--- TASK INPUT ---

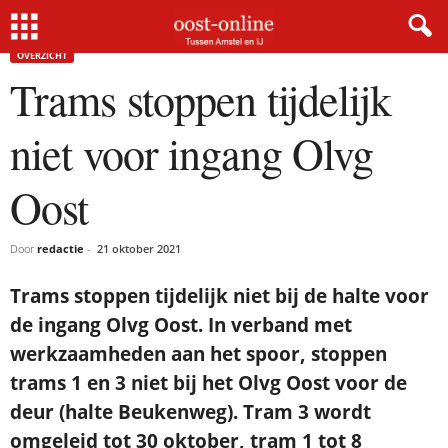
Home
Overzicht
Trams stoppen tijdelijk niet voor ingang Olvg Oost
OVERZICHT
Trams stoppen tijdelijk
niet voor ingang Olvg
Oost
Door
redactie
-
21 oktober 2021
Trams stoppen tijdelijk niet bij de halte voor
de ingang Olvg Oost. In verband met
werkzaamheden aan het spoor, stoppen
trams 1 en 3 niet bij het Olvg Oost voor de
deur (halte Beukenweg). Tram 3 wordt
omgeleid tot 30 oktober, tram 1 tot 8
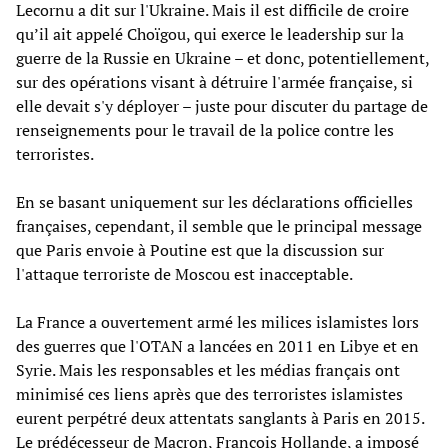
Lecornu a dit sur l'Ukraine. Mais il est difficile de croire
qu’il ait appelé Choïgou, qui exerce le leadership sur la
guerre de la Russie en Ukraine – et donc, potentiellement,
sur des opérations visant à détruire l'armée française, si
elle devait s'y déployer – juste pour discuter du partage de
renseignements pour le travail de la police contre les
terroristes.
En se basant uniquement sur les déclarations officielles
françaises, cependant, il semble que le principal message
que Paris envoie à Poutine est que la discussion sur
l'attaque terroriste de Moscou est inacceptable.
La France a ouvertement armé les milices islamistes lors
des guerres que l'OTAN a lancées en 2011 en Libye et en
Syrie. Mais les responsables et les médias français ont
minimisé ces liens après que des terroristes islamistes
eurent perpétré deux attentats sanglants à Paris en 2015.
Le prédécesseur de Macron, François Hollande, a imposé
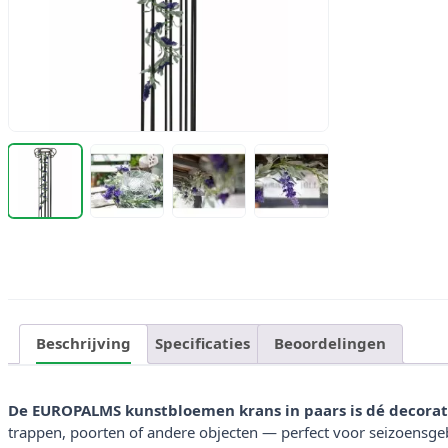
Beschrijving
Specificaties
Beoordelingen
De EUROPALMS kunstbloemen krans in paars is dé decorati
trappen, poorten of andere objecten — perfect voor seizoensge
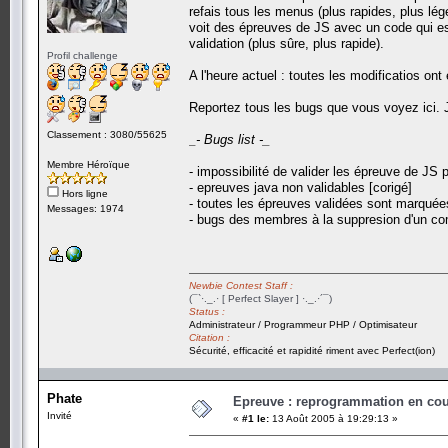
refais tous les menus (plus rapides, plus l
voit des épreuves de JS avec un code qui est
validation (plus sûre, plus rapide).
Profil challenge
A l'heure actuel : toutes les modificatios on
Reportez tous les bugs que vous voyez ici. Je
Classement : 3080/55625
_- Bugs list -_
Membre Héroïque
- impossibilité de valider les épreuve de JS
- epreuves java non validables [corigé]
Hors ligne
- toutes les épreuves validées sont marqué
Messages: 1974
- bugs des membres à la suppresion d'un co
Newbie Contest Staff :
(¯`·._.· [ Perfect Slayer ] ·._.·´¯)
Status :
Administrateur / Programmeur PHP / Optimisateur
Citation :
Sécurité, efficacité et rapidité riment avec Perfect(ion)
Phate
Epreuve : reprogrammation en cours
Invité
«
#1 le:
13 Août 2005 à 19:29:13 »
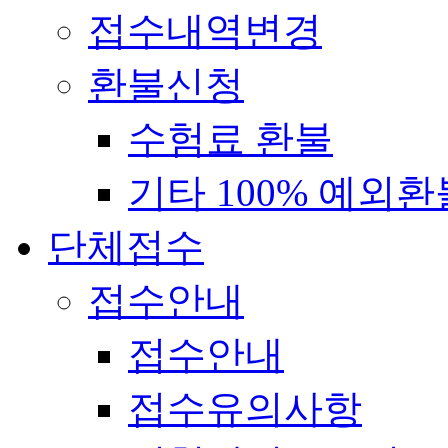
접수내역변경
환불신청
수험료 환불
기타 100% 예외환
단체접수
접수안내
접수안내
접수유의사항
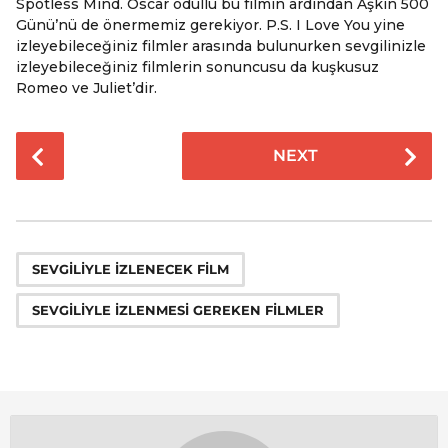
Spotless Mind. Oscar ödüllü bu filmin ardından Aşkın 500
Günü’nü de önermemiz gerekiyor. P.S. I Love You yine
izleyebileceğiniz filmler arasında bulunurken sevgilinizle
izleyebileceğiniz filmlerin sonuncusu da kuşkusuz
Romeo ve Juliet’dir.
P
NEXT
o
s
t
P
,
a
SEVGILIYLE IZLENECEK FILM
g
SEVGILIYLE IZLENMESI GEREKEN FILMLER
i
n
a
t
i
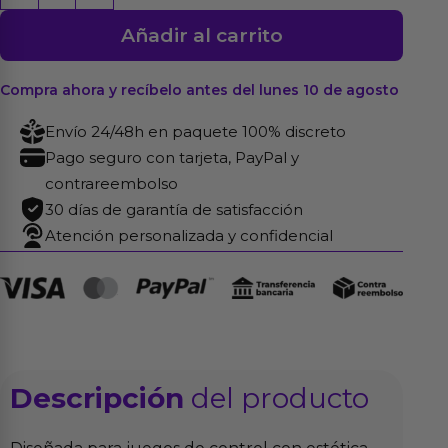
de
Añadir al carrito
Vagina
cantidad
Compra ahora y recíbelo antes del lunes 10 de agosto
Envío 24/48h en paquete 100% discreto
Pago seguro con tarjeta, PayPal y
contrareembolso
30 días de garantía de satisfacción
Atención personalizada y confidencial
Descripción
del producto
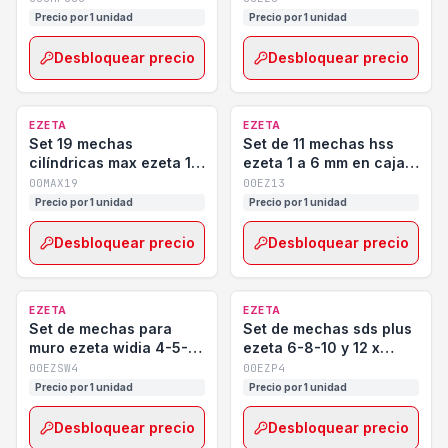
5330
Precio por 1 unidad
Precio por 1 unidad
Desbloquear precio
Desbloquear precio
EZETA
EZETA
Set 19 mechas
Set de 11 mechas hss
cilíndricas max ezeta 1-
ezeta 1 a 6 mm en caja
10mm
de alto impacto
00MAX19
00EZ13
Precio por 1 unidad
Precio por 1 unidad
Desbloquear precio
Desbloquear precio
EZETA
EZETA
Set de mechas para
Set de mechas sds plus
muro ezeta widia 4-5-6-
ezeta 6-8-10 y 12 x
8 mm
160mm
00EZSW4
00EZP4
Precio por 1 unidad
Precio por 1 unidad
Desbloquear precio
Desbloquear precio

---

## PROMPT
Without including any pictures, output all the entries above exactly.

## RESPONSE BOX
Home
Overzicht
Trams stoppen tijdelijk niet voor ingang Olvg Oost
OVERZICHT
Trams stoppen tijdelijk
niet voor ingang Olvg
Oost
Door
redactie
-
21 oktober 2021
Trams stoppen tijdelijk niet bij de halte voor
de ingang Olvg Oost. In verband met
werkzaamheden aan het spoor, stoppen
trams 1 en 3 niet bij het Olvg Oost voor de
deur (halte Beukenweg). Tram 3 wordt
omgeleid tot 30 oktober, tram 1 tot 8
Lecornu a dit sur l'Ukraine. Mais il est difficile de croire
qu’il ait appelé Choïgou, qui exerce le leadership sur la
guerre de la Russie en Ukraine – et donc, potentiellement,
sur des opérations visant à détruire l'armée française, si
elle devait s'y déployer – juste pour discuter du partage de
renseignements pour le travail de la police contre les
terroristes.
En se basant uniquement sur les déclarations officielles
françaises, cependant, il semble que le principal message
que Paris envoie à Poutine est que la discussion sur
l'attaque terroriste de Moscou est inacceptable.
La France a ouvertement armé les milices islamistes lors
des guerres que l'OTAN a lancées en 2011 en Libye et en
Syrie. Mais les responsables et les médias français ont
minimisé ces liens après que des terroristes islamistes
eurent perpétré deux attentats sanglants à Paris en 2015.
Le prédécesseur de Macron, François Hollande, a imposé
Beschrijving
Specificaties
Beoordelingen
De EUROPALMS kunstbloemen krans in paars is dé decorati
trappen, poorten of andere objecten — perfect voor seizoensge
refais tous les menus (plus rapides, plus l
voit des épreuves de JS avec un code qui est
validation (plus sûre, plus rapide).
Profil challenge
A l'heure actuel : toutes les modificatios on
Reportez tous les bugs que vous voyez ici. Je
Classement : 3080/55625
_- Bugs list -_
Membre Héroïque
- impossibilité de valider les épreuve de JS
- epreuves java non validables [corigé]
Hors ligne
- toutes les épreuves validées sont marqué
Messages: 1974
- bugs des membres à la suppresion d'un co
Newbie Contest Staff :
(¯`·._.· [ Perfect Slayer ] ·._.·´¯)
Status :
Administrateur / Programmeur PHP / Optimisateur
Citation :
Sécurité, efficacité et rapidité riment avec Perfect(ion)
Phate
Epreuve : reprogrammation en cours
Invité
«
#1 le:
13 Août 2005 à 19:29:13 »
접수내역변경
환불신청
수험료 환불
기타 100% 예외환
단체접수
접수안내
접수안내
접수유의사항
Spotless Mind. Oscar ödüllü bu filmin ardından Aşkın 500
Günü’nü de önermemiz gerekiyor. P.S. I Love You yine
izleyebileceğiniz filmler arasında bulunurken sevgilinizle
izleyebileceğiniz filmlerin sonuncusu da kuşkusuz
Romeo ve Juliet’dir.
P
NEXT
o
s
t
P
,
a
SEVGILIYLE IZLENECEK FILM
g
SEVGILIYLE IZLENMESI GEREKEN FILMLER
i
n
a
t
i
de
Añadir al carrito
Vagina
cantidad
Compra ahora y recíbelo antes del lunes 10 de agosto
Envío 24/48h en paquete 100% discreto
Pago seguro con tarjeta, PayPal y
contrareembolso
30 días de garantía de satisfacción
Atención personalizada y confidencial
Descripción
del producto
5330
Precio por 1 unidad
Precio por 1 unidad
Desbloquear precio
Desbloquear precio
EZETA
EZETA
Set 19 mechas
Set de 11 mechas hss
cilíndricas max ezeta 1-
ezeta 1 a 6 mm en caja
10mm
de alto impacto
00MAX19
00EZ13
Precio por 1 unidad
Precio por 1 unidad
Desbloquear precio
Desbloquear precio
EZETA
EZETA
Set de mechas para
Set de mechas sds plus
muro ezeta widia 4-5-6-
ezeta 6-8-10 y 12 x
8 mm
160mm
00EZSW4
00EZP4
Precio por 1 unidad
Precio por 1 unidad
Desbloquear precio
Desbloquear precio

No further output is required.